BofA sees SARB rate cuts from Jan 2025
USD/ZAR is firmer climbing to a 10-day high of 18.2425 even after Bank of America analyst voiced that the SARB is likely to keep interest rates on hold this week, and that any rate cut is dependent on improvements in the near-term domestic inflation outlook, further declines in inflation expectations for Sept surveys, and the ZAR remaining strong around the the 18/USD mark, while Fed rate cuts are baked in for Sept.
BofA baseline is considered as more hawkish, with the SARB expected to ease rates in 2025 after the Fed begins its rate cut cycle, but BofA noted that if the Fed beings cutting in Sept, they see two SARB rate cuts in Sept and Nov, but they mainly expect to see the first 25bps rate cut in Jan 2025, followed by reductions of the same magnitude in Mar, May & Jul. BofA also sees the SARB pausing their easing cycle once the benchmark has been lowered to 7.25% by mid-2025.
BofA also sees inflation averaging around 5% in 2024 and 4.7% in 2025 and 2026 (via Bbg).
Recall, the South African Reserve Bank left interest rates steady at a 15-year high of 8.25% for a sixth consecutive meeting. The decision was backed by all six members.
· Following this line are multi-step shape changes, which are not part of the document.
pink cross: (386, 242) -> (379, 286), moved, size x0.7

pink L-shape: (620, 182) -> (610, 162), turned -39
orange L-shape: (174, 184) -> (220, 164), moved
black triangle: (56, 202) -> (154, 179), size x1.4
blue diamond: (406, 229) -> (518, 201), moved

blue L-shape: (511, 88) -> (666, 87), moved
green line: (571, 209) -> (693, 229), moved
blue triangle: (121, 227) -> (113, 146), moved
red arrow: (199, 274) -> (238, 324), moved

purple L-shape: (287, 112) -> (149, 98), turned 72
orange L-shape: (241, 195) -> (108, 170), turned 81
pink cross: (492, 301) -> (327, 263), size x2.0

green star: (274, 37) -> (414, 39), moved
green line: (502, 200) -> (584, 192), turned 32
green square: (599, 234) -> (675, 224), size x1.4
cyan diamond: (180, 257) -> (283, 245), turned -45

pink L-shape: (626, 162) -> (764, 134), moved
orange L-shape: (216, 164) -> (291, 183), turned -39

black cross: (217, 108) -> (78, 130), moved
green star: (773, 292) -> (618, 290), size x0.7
Governor KGANYAGO said in his post-briefing statement that "the committee remains concerned that inflation expectations are elevated." He added "although the MPC assesses the inflation forecast risks to be broadly balanced at present, high inflation expectations require that we deliver on our target sooner rather than later, to re-anchor expectations."
This comes after S. Africa's inflation met the f/c and remained steady at 5.20% y/y in May, while m/m figures met the f/c and eased to 0.20% from 0.30% prior. Core inflation remained steady at 4.60% y/y missing the f/c of 4.50% y/y, while meeting the f/c and easing to 0.10% m/m from 0.20% m/m prior. The data increases the likelihood that the central bank will keep borrowing costs on hold.